The Massachusetts Vital Records Project, at present, has two indices: Town & Surname. A third, Family, should be available by the end of 2010. The indices are found by links on the project's home page.
- The town index provides links to most towns and is grouped by county.
- Towns that are fully transcribed and have all images online are bolded links with a green star in front of them.
- Towns that are in the process of being transcribed and/or having their images put online are bolded links with a blue star in front of them. Most towns in this group have their images online with links.
- A yellow star indicates that the images can not be put online but can be requested.
- A black star indicates that the town has no published records and that copies of the original records have not yet been obtained by the project. Where the town name is an unbolded link, a further description of the town will be found by clicking the link.
- No star indicates that the town will eventually have something but is on the waiting list while other towns are completed.
- The surname index provides links to groups of surnames, arranged alphabetically. At this time the researcher must still think of all alternate spellings and check those. The surname index will be redone in the future to remove the need for thinking of alternates. This will also, eventually, index the given names.
- Each surname has separate links for births, marriages and deaths and is broken down by town within county.
Chronlogically sorted records
All names within a surname are sorted on date. Hopefully, this will make searching through the larger surnames a bit easier. There is a small graphic,
, that provides a link to the image of the page where that record is found. All towns will eventually be done this way making a very consistent look.

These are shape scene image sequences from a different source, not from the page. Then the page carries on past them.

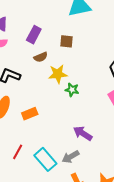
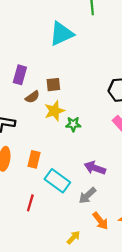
brown square: (67, 41) -> (53, 85), moved
orange rectangle: (30, 114) -> (34, 159), turned -42
cyan rectangle: (45, 159) -> (57, 181), moved

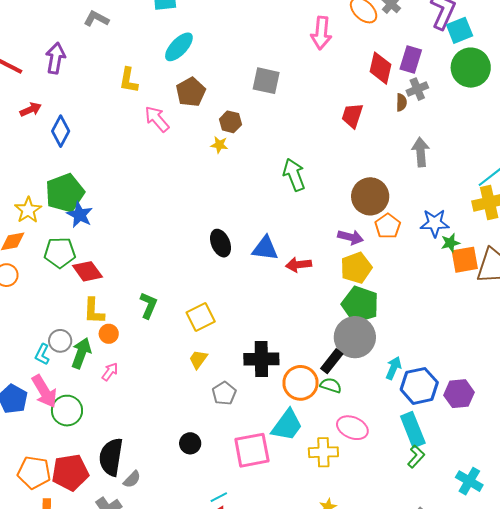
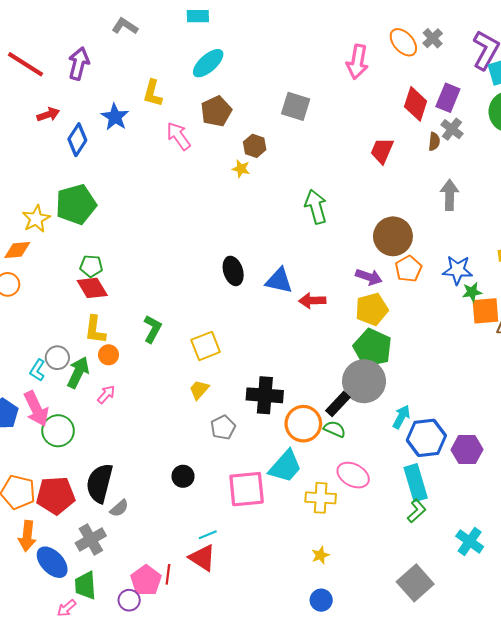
gray cross: (417, 89) -> (452, 129), turned -35
blue star: (80, 215) -> (115, 117), moved
green pentagon: (60, 253) -> (91, 266), moved, size x0.7

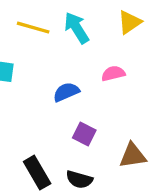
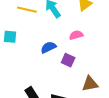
purple square: (84, 134) -> (68, 60), moved

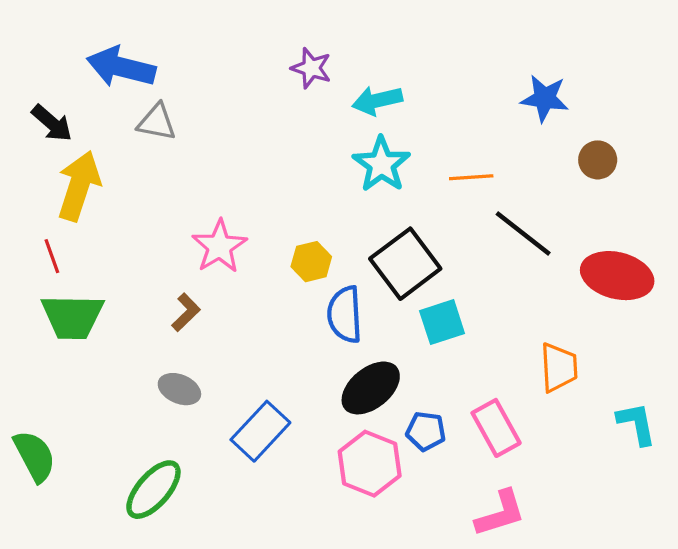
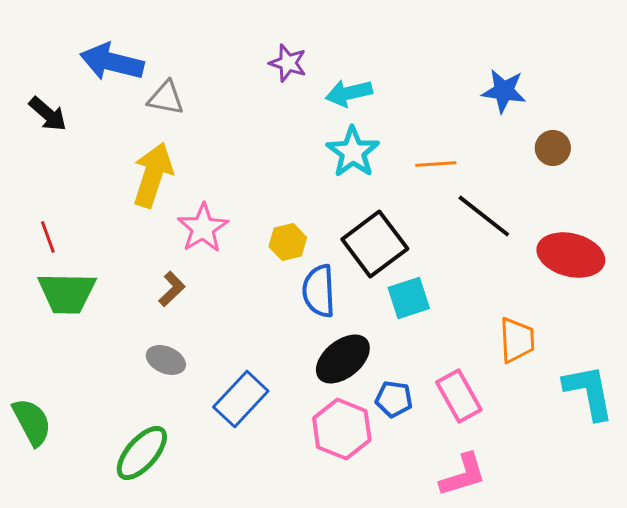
gray triangle: (157, 122) -> (166, 98), moved
yellow arrow: (79, 186) -> (153, 175), moved
cyan L-shape: (637, 424) -> (589, 392), size x1.4

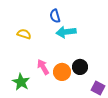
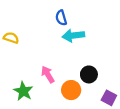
yellow semicircle: (24, 34) -> (11, 38), moved
orange circle: (62, 72) -> (71, 90), moved

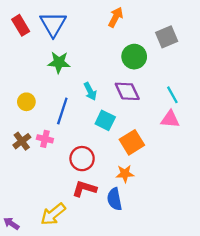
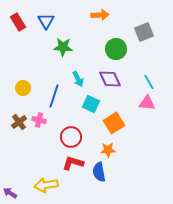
orange arrow: (116, 17) -> (100, 15), turned 60
blue triangle: (53, 24) -> (46, 21), size x0.7
green star: (59, 62) -> (63, 47), moved
yellow arrow: (53, 214) -> (46, 185), turned 30

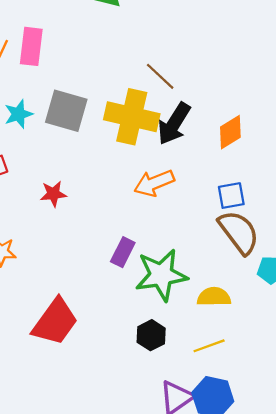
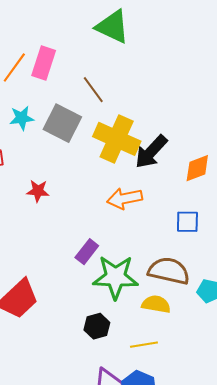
brown line: (160, 76) -> (93, 90), moved
brown semicircle: (239, 232) -> (169, 271), moved, turned -51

Over the years there have been updates made to the formatting of the transcriptions. Some of these updates did not get applied across all towns. Consequently, there are basically four different formats. A complete revision of the formatting will be undertaken during 2010 and all towns will be updated.
- The first two formats are essentially the same. The difference is that the links to images are on opposite sides and there won't be a "Back" button where the links are on the left side. There should be very few of those with links on the left. Both formats work the same way. There are no navigation tools on the page.
- Each town's home page has a brief history and description, where it has been provided, and an alphabetic index to the transcriptions.
- The page numbers, whether on the left or right, are links to the images from the published vital records. While every effort has been made to ensure accurate transcriptions, errors do get through. It is your responsibility as the researcher to copy the images for your documentation. The title pages are also available. On older formats, the links will be found on the town's index page. On the majority of towns, the Vol. number is the link to the title page. Again, it is your responsibility to copy these for your documentation.
- The third format comes from those towns whose records were not published in the more common alphabetic format. These towns are distinctive in that each record has a link to the page where the transcription came from.
- The fourth format is the one that all towns in the first two formats will be reformatted. This format takes advantage of more display capability by browsers. Where possible, testing has been done using the following browsers: IE7, Firefox, Google Chrome, Safari and Opera. (I tried IE8 and didn't like it, so I went back to 7. There are minor differences in how 7 & 8 display things.)
- The most notable change is the navigation bar at the top of all pages except the Contact page. The town and surname index pages will get their navigation bars later. The navigation bar will be fixed in place even though the rest of the page is scrolled. This always makes the navigation bar immediately available to the researcher. The top links are to the project Home page, How To Use (this page), the Towns index, the Surnames index and the Contact page.
- The second row changes depending on the page. There may or may not be links.
- The second row of links in the navigation bar on transcription pages cycle through the births, marriages and deaths.
- Births - The left link will always go back to the town's index. The right link will go to the marriages whose surnames begin with the same initial. If there are none, then the deaths. If no death's surnames begin with the same initial, the link will go to the town's index.
- Marriages - The left link will go to the births whose surnames begin with the same initial or to the town's index. The right link goes either to the deaths or the town's index.
- Deaths - The right link will always go to the town's index. The left link works like the birth's right link except that the order is: marriages, births and town's index.
- The three links, Vol., Page and Abbrevs for each transcription page are:
- Vol. - This will display the image of the title page for that volume. Copy and save for documentation.
- Page - This will display the image of the page from which this transcription was done. See below for more on image display. Copy and save for documentation.
- Abbrevs - This will display a page, in a new window, that shows the meanings of the various abbreviations, i.e. CR1, PR1, etc.
The way that images are displayed is also getting an update. Previously, clicking the link simply displayed the image. Different browsers handle this differently. IE will load the page and then shrink it so that the entire image will display in the browser window. Clicking the image caused it to display full size. The new display will center the image and all will display at the same size. There are also three navigation buttons at the top and bottom: Previous, Back & Next. The Previous and Next links will display the next sequential page. The Back button uses your browser's history. So, if you start on page 9 and click Next, Next, Next, Previous, Next, you will see pages 10, 11, 12, 11, and 12. It will take six clicks of the Back button to return to page 9.